Alors que les Écossais se sont rendus aux urnes hier pour élire leurs députés au Parlement de Holyrood à Édimbourg, la perspective d’un nouveau référendum sur l’indépendance de cette nation du Royaume-Uni semble plus proche que jamais.
Après la défaite des indépendantistes lors du référendum de 2014, c’est le Brexit qui agit désormais comme un catalyseur sur la volonté d’indépendance des Écossais. En 2016, 62 % d’entre eux avaient voté pour le maintien du Royaume-Uni au sein de l’Union européenne, mettant en lumière les clivages politiques entre l’Écosse et le reste du pays. Le Brexit a encore renforcé la demande d’indépendance formulée par le Scottish National Party, le parti nationaliste qui domine actuellement le Parlement écossais et dont est issue la Première ministre de l’Écosse, Nicola Sturgeon.
Une victoire aux législatives pourrait permettre au SNP d’encore accroître la pression sur le gouvernement britannique pour organiser un nouveau référendum d’indépendance.
L’indépendance: pourquoi?
Les revendications d’indépendance de l’Écosse avancées par le SNP ne sont pas nouvelles. Elles ont commencé à prendre de l’ampleur dans les années 1970, puis à la fin des années 1990 avec la mise en place de la dévolution – transfert partiel – du pouvoir du gouvernement britannique au Parlement écossais de Holyrood, à Édimbourg. L’objectif du SNP est de créer une Écosse indépendante qui reposerait sur des principes sociaux-démocrates d’égalité et de justice sociale. Les arguments du parti en faveur de l’indépendance sont donc essentiellement socio-politiques et économiques, ce qui le distingue des partis nationalistes centrés sur les questions ethniques ou culturelles.
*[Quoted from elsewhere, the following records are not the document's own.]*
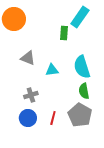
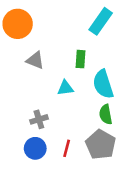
green rectangle: (64, 33) -> (80, 59), moved
gray triangle: (28, 58) -> (35, 60), moved

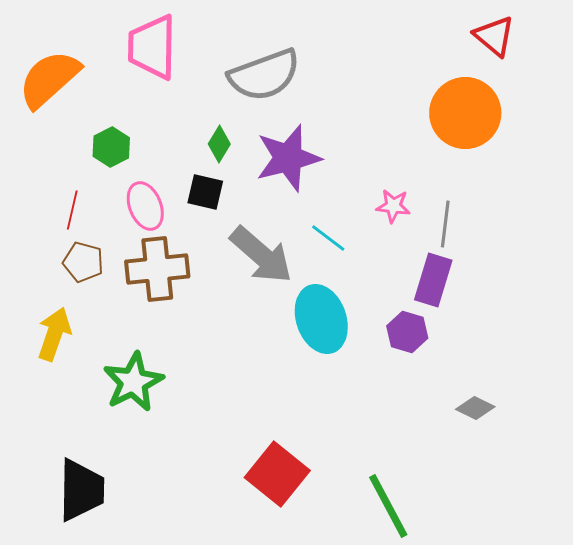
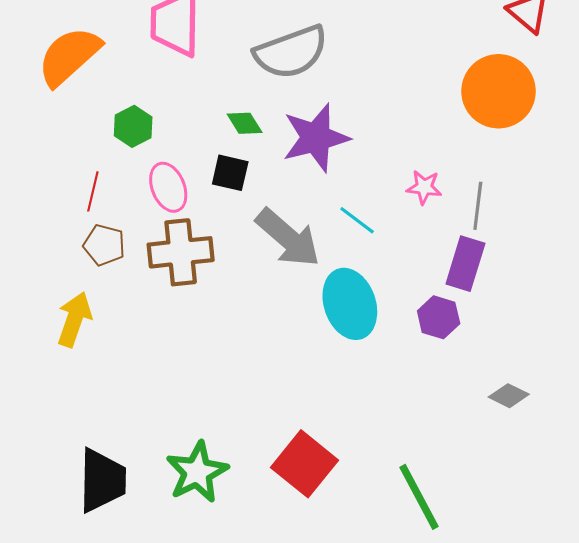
green diamond: (219, 144) -> (245, 123), turned -63
green star: (133, 382) -> (197, 472), moved

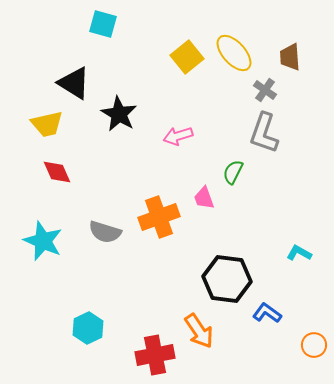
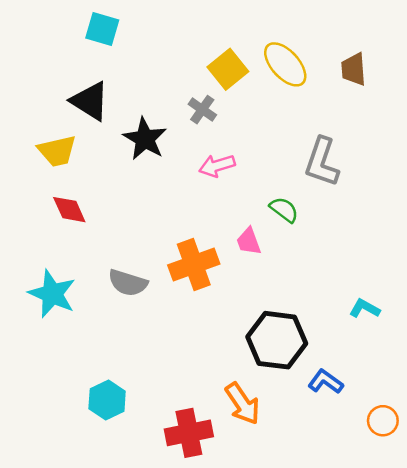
cyan square: (103, 24) -> (102, 29), moved
gray cross: (265, 90) -> (202, 110), moved
green semicircle: (233, 172) -> (284, 210), turned 100

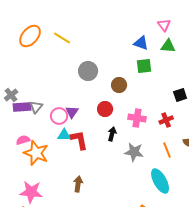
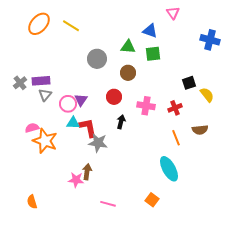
green triangle: (168, 46) -> (128, 47), moved
purple rectangle: (22, 107) -> (41, 81), moved
gray star: (134, 152) -> (98, 143), moved
pink star: (31, 192) -> (76, 180), moved, size x0.7

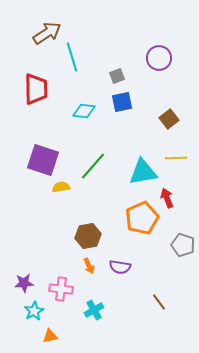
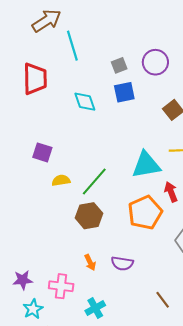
purple circle: (159, 58) -> (155, 62), moved
cyan diamond: (84, 111) -> (85, 102), turned 65
purple square: (43, 160) -> (42, 152), size x0.6
green line: (93, 166) -> (94, 181), moved
brown hexagon: (88, 236) -> (89, 216), moved

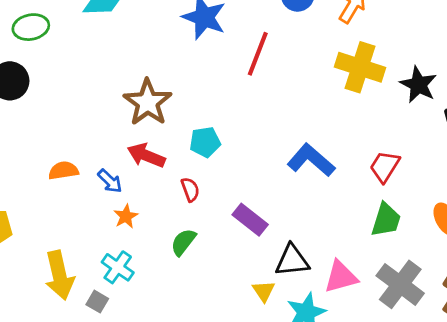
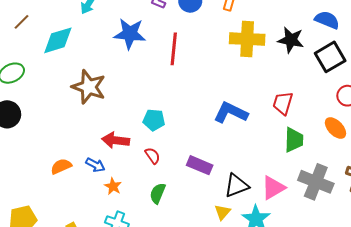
brown star: (148, 102) -> (89, 87), moved
cyan pentagon: (205, 142) -> (154, 120), turned 30
yellow triangle: (264, 291) -> (222, 212), turned 30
Ce parti de centre gauche s’oppose aux Conservateurs représentés par Boris Johnson, dirigeant du gouvernement britannique à Londres. Les nationalistes écossais n’ont de cesse de dénoncer ce qu’ils considèrent comme un «déficit démocratique». Pour le SNP, la voix de l’Écosse n’est pas assez entendue à Londres, et l’indépendance permettrait à cette nation de retrouver ses pleins pouvoirs en se libérant du joug des Conservateurs britanniques et, ainsi, de pouvoir prendre ses propres décisions politiques.
Le Brexit, symbole de la fracture entre l’Écosse et le reste du Royaume-Uni
Outre cette fracture gauche-droite, l’Écosse et le reste du Royaume-Uni – en particulier l’Angleterre – se divisent autour de la question du Brexit.
Le fait que plus de la moitié des Écossais aient voté contre la sortie du Royaume-Uni de l’UE en 2016 l’illustre bien. Les élections européennes de 2019 ont renforcé cette fracture avec, d’une part, une Angleterre pro-Brexit aux couleurs du Brexit Party et du parti conservateur et, d’autre part, une Écosse pro-européenne aux couleurs du SNP, confirmant par la même occasion les résultats du référendum sur le Brexit trois ans plus tôt.
Le référendum de 2016 et les élections européennes de 2019 semblent ainsi légitimer le fait que les nationalistes réclament la tenue d’un second référendum d’indépendance. En effet, ces deux événements semblent avoir mis en évidence le manque de poids de l’Écosse dans les décisions prises à Westminster, comme cela est dénoncé par le SNP depuis de nombreuses années: alors que le maintien au sein de l’UE avait été plébiscité par une majorité d’Écossais, ces derniers se sont vus contraints de la quitter.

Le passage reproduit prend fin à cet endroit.